Anyone who has been reading my blog knows that I am in counseling for my panic disorder & depression. On Tuesday I had my first appointment with the psychiatrist. He gave me prescriptions for Zoloft & Ambien. Zoloft will help treat the depression & social anxiety issues & Ambien is a sleeping pill. I only filled the script for Zoloft, because -DAMN!- meds are expensive without insurance.
I am not too thrilled to be taking a pill every day in hopes that it will make me feel better, but I am desperate to try anything. I have only a few months until Xander's birthday, then Christmas & Jackie's birthday. I really want to get a job so I can spoil these kids. I honestly feel that if there is a chance Zoloft will help, I'm going to take it.
Anyway, I started the Zoloft yesterday. I followed the instructions on the bottle instead of the instructions the doctor had written on a paper for me to bring home. I was supposed to take 25 mgs for the first few doses, and increase it over 2 weeks, until I got up to 100 mgs, apparently. I ended up taking the full 100 mgs yesterday. I was so tired! It literally knocked me out. I was in bed by 11 and woke up at 5:30 today, feeling very rested & better than I have in a while. I guess all I needed was a good nights sleep!
So, as I said, I woke up at 5:30 this morning & I felt like I could take on the world. I used my Yoga DVD & while it was more challenging than I thought it would be, I loved it! I think I might want to start doing Yoga on a regular basis. I picked up a bunch of DVD's from the library yesterday, and most of them were Yoga related. I am going to pick my 2 favorites and purchase them.
After using that DVD, I used one of my Jillian Michaels DVD's. It's now my favorite, I like it even more than 30DS! 30DS is a great workout, but I got bored with it. I am glad that I now have 15 fitness DVD's to choose from! Plus an additional 7 from the library at the moment.

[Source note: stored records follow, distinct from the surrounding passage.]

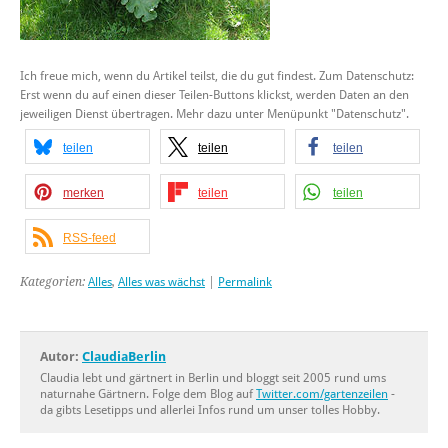
Ich freue mich, wenn du Artikel teilst, die du gut findest. Zum Datenschutz:
Erst wenn du auf einen dieser Teilen-Buttons klickst, werden Daten an den
jeweiligen Dienst übertragen. Mehr dazu unter Menüpunkt "Datenschutz".
teilen
teilen
teilen
merken
teilen
teilen
RSS-feed
Kategorien:
Alles
,
Alles was wächst
|
Permalink
Autor:
ClaudiaBerlin
Claudia lebt und gärtnert in Berlin und bloggt seit 2005 rund ums
naturnahe Gärtnern. Folge dem Blog auf
Twitter.com/gartenzeilen
-
da gibts Lesetipps und allerlei Infos rund um unser tolles Hobby.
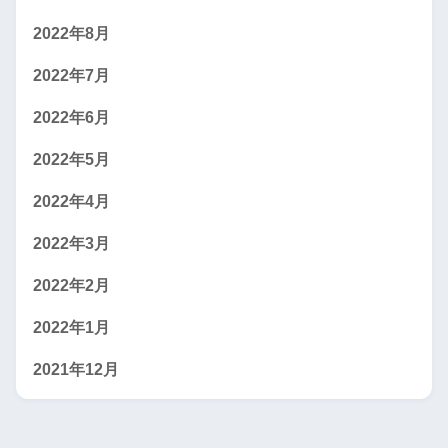
2022年8月
2022年7月
2022年6月
2022年5月
2022年4月
2022年3月
2022年2月
2022年1月
2021年12月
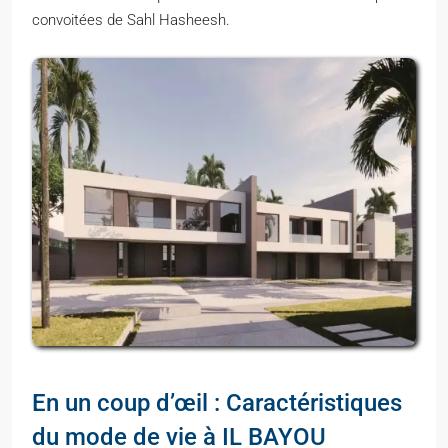
convoitées de Sahl Hasheesh.
En un coup d’œil : Caractéristiques
du mode de vie à IL BAYOU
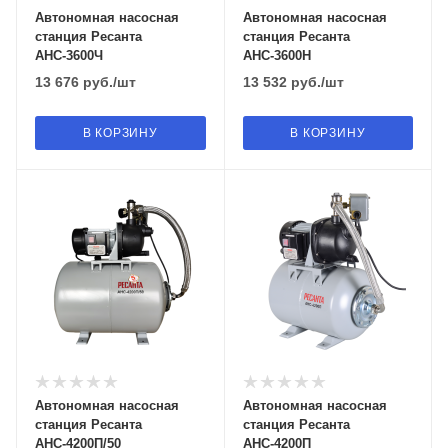
Автономная насосная
Автономная насосная
станция Ресанта
станция Ресанта
АНС-3600Ч
АНС-3600Н
13 676
руб.
/шт
13 532
руб.
/шт
В КОРЗИНУ
В КОРЗИНУ
Автономная насосная
Автономная насосная
станция Ресанта
станция Ресанта
АНС-4200П/50
АНС-4200П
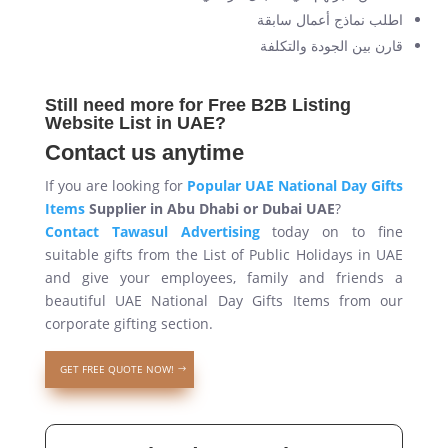
اطلب نماذج أعمال سابقة
قارن بين الجودة والتكلفة
Still need more for Free B2B Listing
Website List in UAE?
Contact us anytime
If you are looking for
Popular UAE National Day Gifts
Items
Supplier in Abu Dhabi or Dubai UAE
?
Contact Tawasul Advertising
today on to fine
suitable gifts from the List of Public Holidays in UAE
and give your employees, family and friends a
beautiful UAE National Day Gifts Items from our
corporate gifting section.
GET FREE QUOTE NOW!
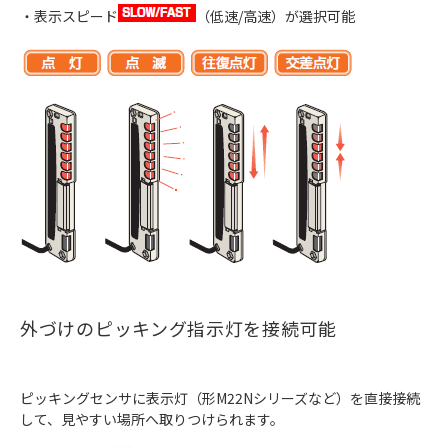
・表示スピード
（低速/高速）が選択可能
外づけのピッキング指示灯を接続可能
ピッキングセンサに表示灯（形M22Nシリーズなど）を直接接続
して、見やすい場所へ取りつけられます。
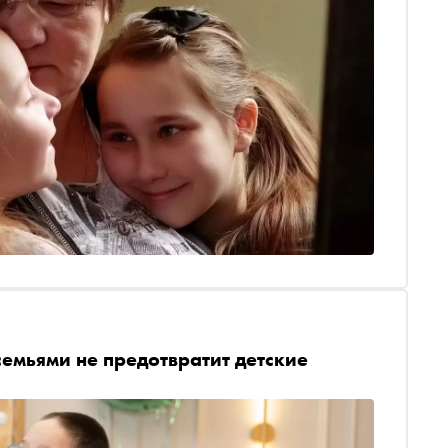
емьями не предотвратит детские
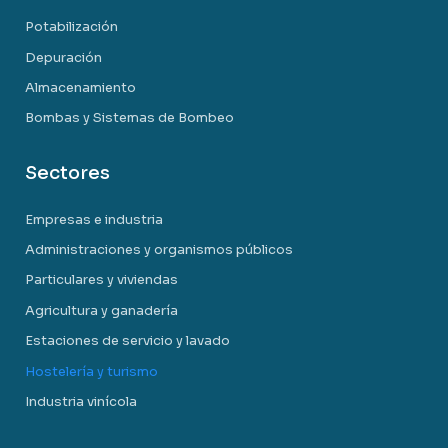
Potabilización
Depuración
Almacenamiento
Bombas y Sistemas de Bombeo
Sectores
Empresas e industria
Administraciones y organismos públicos
Particulares y viviendas
Agricultura y ganadería
Estaciones de servicio y lavado
Hostelería y turismo
Industria vinícola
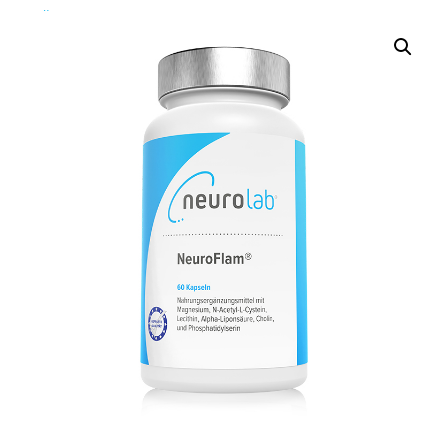
Über Uns
Über Uns
Das Neurolab Team
Kontakt
Jobs
Veranstaltungen
Expertenmeinungen
Kundenmeinungen
Häufig gestellte Fragen
News
Blog
Veranstaltungen
Neurostress
Wissen
Therapeutenfinder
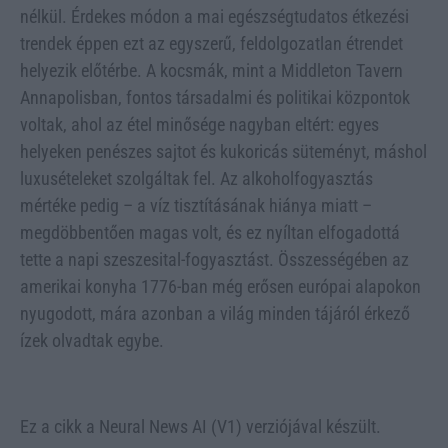
nélkül. Érdekes módon a mai egészségtudatos étkezési
trendek éppen ezt az egyszerű, feldolgozatlan étrendet
helyezik előtérbe. A kocsmák, mint a Middleton Tavern
Annapolisban, fontos társadalmi és politikai központok
voltak, ahol az étel minősége nagyban eltért: egyes
helyeken penészes sajtot és kukoricás süteményt, máshol
luxusételeket szolgáltak fel. Az alkoholfogyasztás
mértéke pedig – a víz tisztításának hiánya miatt –
megdöbbentően magas volt, és ez nyíltan elfogadottá
tette a napi szeszesital-fogyasztást. Összességében az
amerikai konyha 1776-ban még erősen európai alapokon
nyugodott, mára azonban a világ minden tájáról érkező
ízek olvadtak egybe.
Ez a cikk a Neural News AI (V1) verziójával készült.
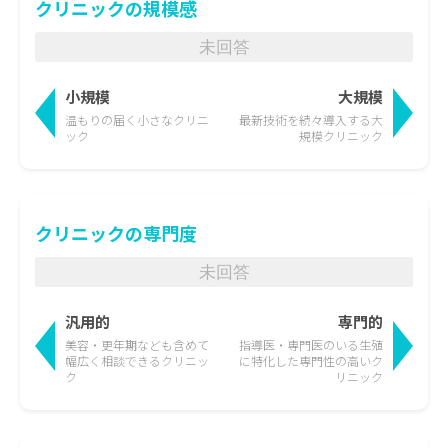
クリニックの規模感
未回答
小規模
大規模
温もりの届く
小さなクリニ
最新技術を続々導入する
大
ック
規模クリニック
クリニックの専門度
未回答
汎用的
専門的
美容・更年期なども含めて
指導医・専門医のいる生殖
幅広く相談できるクリニッ
に特化した
専門性の高いク
ク
リニック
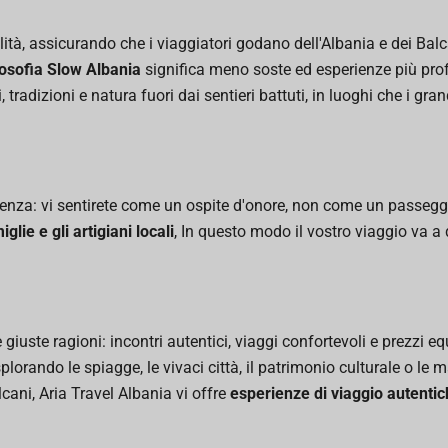
ità, assicurando che i viaggiatori godano dell'Albania e dei Balca
losofia Slow Albania
significa meno soste ed esperienze più pro
i, tradizioni e natura fuori dai sentieri battuti, in luoghi che i gra
ienza: vi sentirete come un ospite d'onore, non come un passegg
lie e gli artigiani locali
, In questo modo il vostro viaggio va a 
giuste ragioni: incontri autentici, viaggi confortevoli e prezzi e
esplorando le spiagge, le vivaci città, il patrimonio culturale o 
lcani, Aria Travel Albania vi offre
esperienze di viaggio autentich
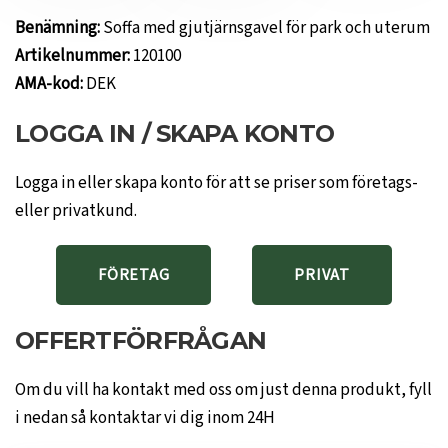
Benämning:
Soffa med gjutjärnsgavel för park och uterum
Artikelnummer:
120100
AMA-kod:
DEK
LOGGA IN / SKAPA KONTO
Logga in eller skapa konto för att se priser som företags-
eller privatkund.
FÖRETAG
PRIVAT
OFFERTFÖRFRÅGAN
Om du vill ha kontakt med oss om just denna produkt, fyll
i nedan så kontaktar vi dig inom 24H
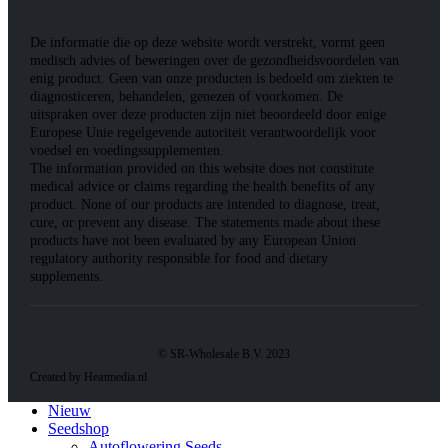
De informatie die op deze website wordt verstrekt, vormt geen
medisch advies of beweringen over de gezondheidsvoordelen van
enig product. Geen van onze producten is bedoeld om ziekten te
diagnosticeren, behandelen, genezen of voorkomen. De
uitspraken over deze producten zijn niet beoordeeld door enige
Europese Unie regelgevende autoriteit verantwoordelijk voor
voedsel en voedingssupplementen.
The information provided on this website does not constitute
medical advice or claims regarding the health benefits of any
product. None of our products are intended to diagnose, treat,
cure, or prevent any disease. The statements made about these
products have not been evaluated by any European Union
regulatory authority responsible for food and dietary
supplements.
© SR-Wholesale B.V. 2023
Created by Heatmedia.nl
Nieuw
Seedshop
Autoflowering Seeds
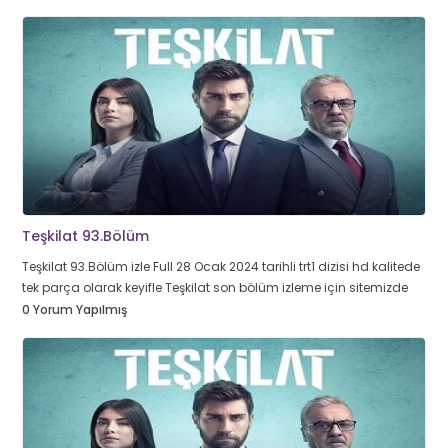
Teşkilat 93.Bölüm
Teşkilat 93.Bölüm izle Full 28 Ocak 2024 tarihli trt1 dizisi hd kalitede
tek parça olarak keyifle Teşkilat son bölüm izleme için sitemizde
0 Yorum Yapılmış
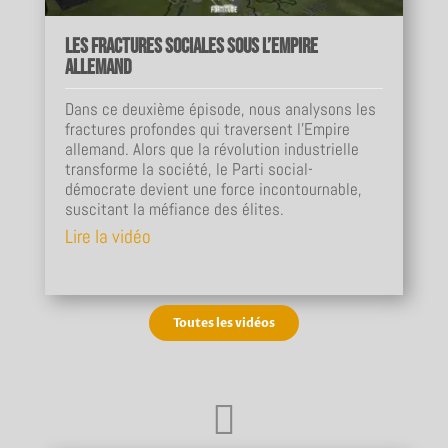
Les fractures sociales sous l’Empire
allemand
Dans ce deuxième épisode, nous analysons les
fractures profondes qui traversent l’Empire
allemand. Alors que la révolution industrielle
transforme la société, le Parti social-
démocrate devient une force incontournable,
suscitant la méfiance des élites.
Lire la vidéo
Toutes les vidéos

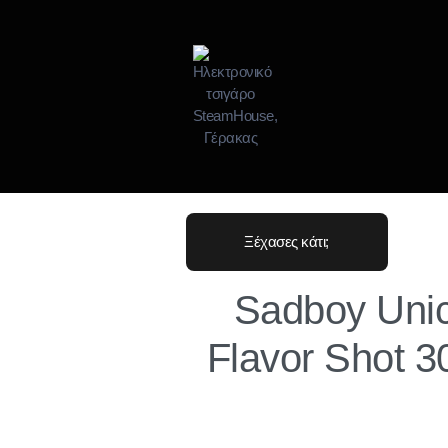
Ξέχασες κάτι;
Sadboy Unic
Flavor Shot 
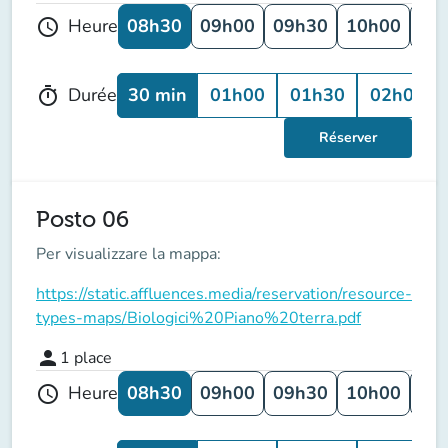
08h30
09h00
09h30
10h00
10
Heure
schedule
30 min
01h00
01h30
02h00
Durée
timer
Réserver
Posto 06
Per visualizzare la mappa:
https://static.affluences.media/reservation/resource-
types-maps/Biologici%20Piano%20terra.pdf
person
1
place
08h30
09h00
09h30
10h00
10
Heure
schedule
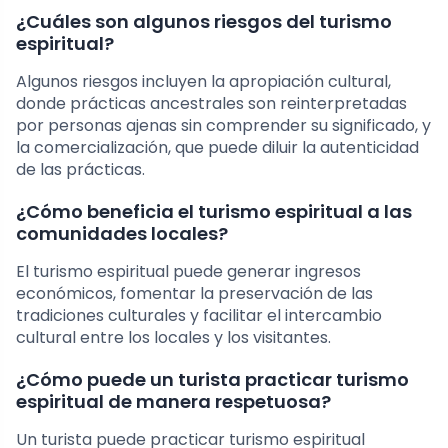
¿Cuáles son algunos riesgos del turismo
espiritual?
Algunos riesgos incluyen la apropiación cultural,
donde prácticas ancestrales son reinterpretadas
por personas ajenas sin comprender su significado, y
la comercialización, que puede diluir la autenticidad
de las prácticas.
¿Cómo beneficia el turismo espiritual a las
comunidades locales?
El turismo espiritual puede generar ingresos
económicos, fomentar la preservación de las
tradiciones culturales y facilitar el intercambio
cultural entre los locales y los visitantes.
¿Cómo puede un turista practicar turismo
espiritual de manera respetuosa?
Un turista puede practicar turismo espiritual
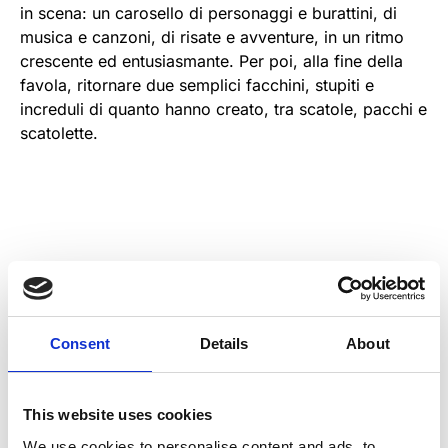
in scena: un carosello di personaggi e burattini, di
musica e canzoni, di risate e avventure, in un ritmo
crescente ed entusiasmante. Per poi, alla fine della
favola, ritornare due semplici facchini, stupiti e
increduli di quanto hanno creato, tra scatole, pacchi e
scatolette.
CON
Teatro Verde
Consent
Details
About
CON LA PARTECIPAZIONE DI
Giovanni Bussi e Andrea Calabretta, Antonella Crocicchia
This website uses cookies
DI
We use cookies to personalise content and ads, to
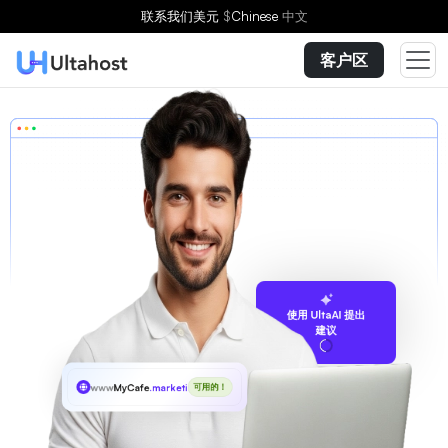
联系我们
美元
$
Chinese
中文
客户区
使用 UltaAI 提出
建议
www
MyCafe
.marketing
可用的！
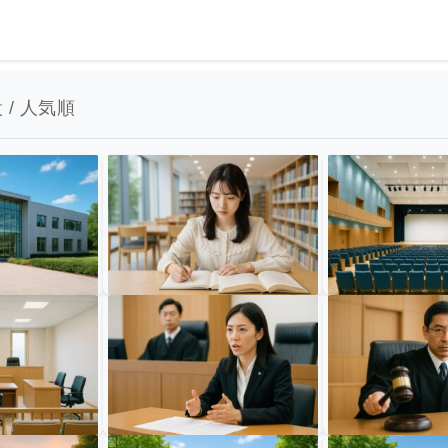
 / 人気順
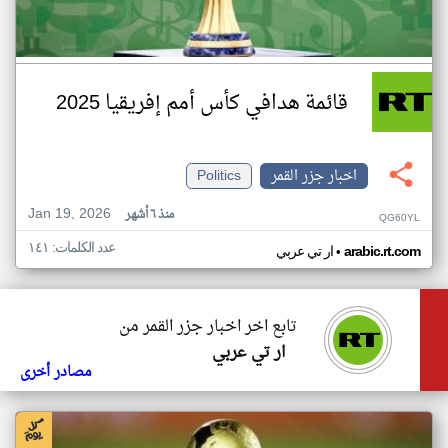
قائمة هدافي كأس أمم إفريقيا 2025
اخبار جزر القمر
Politics
Jan 19, 2026
منذ ٦ أشهر
QG60YL
عدد الكلمات: ١٤١
•
arabic.rt.com
ار تي عربي
تابع اخر اخبار جزر القمر من
ار تي عربي
مصادر أخرى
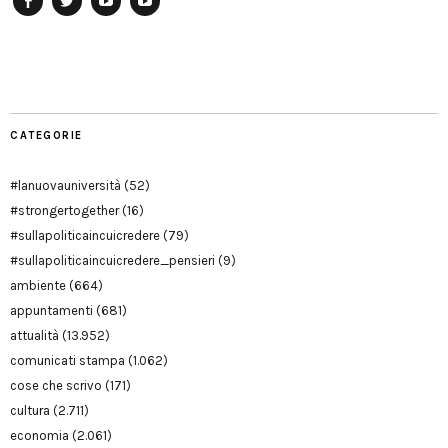
Facebook
Twitter
YouTube
YouTube
Manu
PD
Modena
CATEGORIE
#lanuovauniversità
(52)
#strongertogether
(16)
#sullapoliticaincuicredere
(79)
#sullapoliticaincuicredere_pensieri
(9)
ambiente
(664)
appuntamenti
(681)
attualità
(13.952)
comunicati stampa
(1.062)
cose che scrivo
(171)
cultura
(2.711)
economia
(2.061)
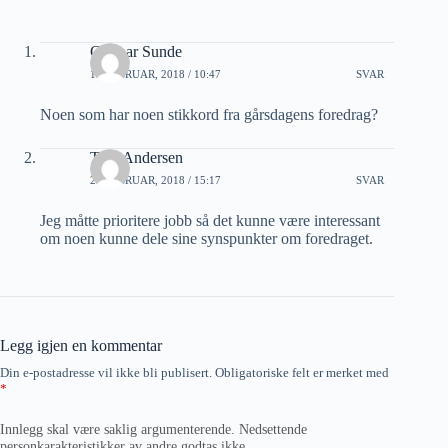
Gunnar Sunde
15 FEBRUAR, 2018 / 10:47
SVAR
Noen som har noen stikkord fra gårsdagens foredrag?
Tore Andersen
20 FEBRUAR, 2018 / 15:17
SVAR
Jeg måtte prioritere jobb så det kunne være interessant
om noen kunne dele sine synspunkter om foredraget.
Legg igjen en kommentar
Din e-postadresse vil ikke bli publisert.
Obligatoriske felt er merket med
*
Innlegg skal være saklig argumenterende. Nedsettende
personkarakteristikker av andre godtas ikke.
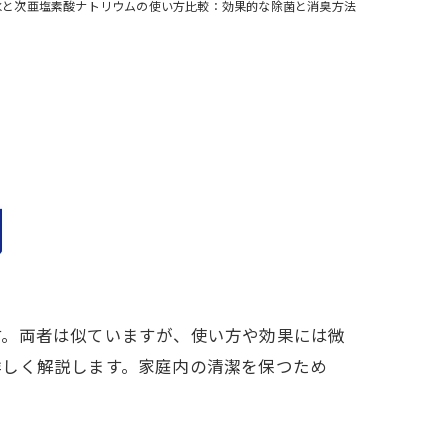
水と次亜塩素酸ナトリウムの使い方比較：効果的な除菌と消臭方法
す。両者は似ていますが、使い方や効果には微
詳しく解説します。家庭内の清潔を保つため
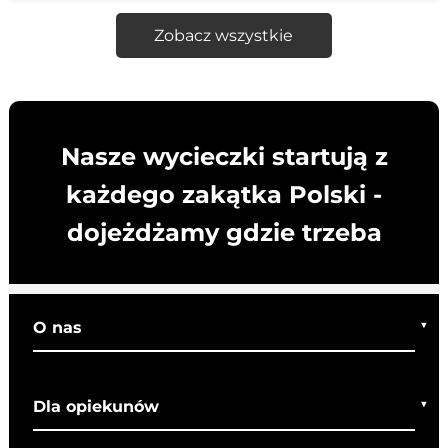
Zobacz wszystkie
Nasze wycieczki startują z
każdego zakątka Polski -
dojeżdżamy gdzie trzeba
O nas
Kim jesteśmy
Dla opiekunów
Co o nas mówią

So, after all that, I decided to use the recumbent bike for a while. I burned 400 calories. It took a bit longer than usual because I had to keep my pace slow so I wouldn't wake anyone else up. The bike is a bit loud.
I spent the rest of the morning with the kids, just lounging around. I popped in a new movie my father got the kids and decided to use the Nordic Track for a bit. In 45 minutes, I burned 850 calories! I am no longer counting miles, but calories instead. I don't know how much I burn from my DVD's, so I am hoping to burn at least 1000 calories a day split between the 2 machines.
I've been much better about working out, let's hope the trend continues. I really loved waking up early & getting most of the exercise done before anyone was awake! It was so much more relaxing than trying to work out with the kids running around.
I am a bit worried about weight gain with Zoloft. When I was a teenager & I took it, I lost a lot of weight. I am reading up on the drug & it appears that while it is not "known" to cause weight gain, it can happen. Oh boy. I guess if I am happier, that's all that matters. I really believe that if the Zoloft can stabilize my mood & allow me to function a bit more normally in social situations, that I will lose weight. I will be able to have a job, and feel better about myself all around. We'll see though. If anyone has any experience with Zoloft, I would love to hear what it did for you!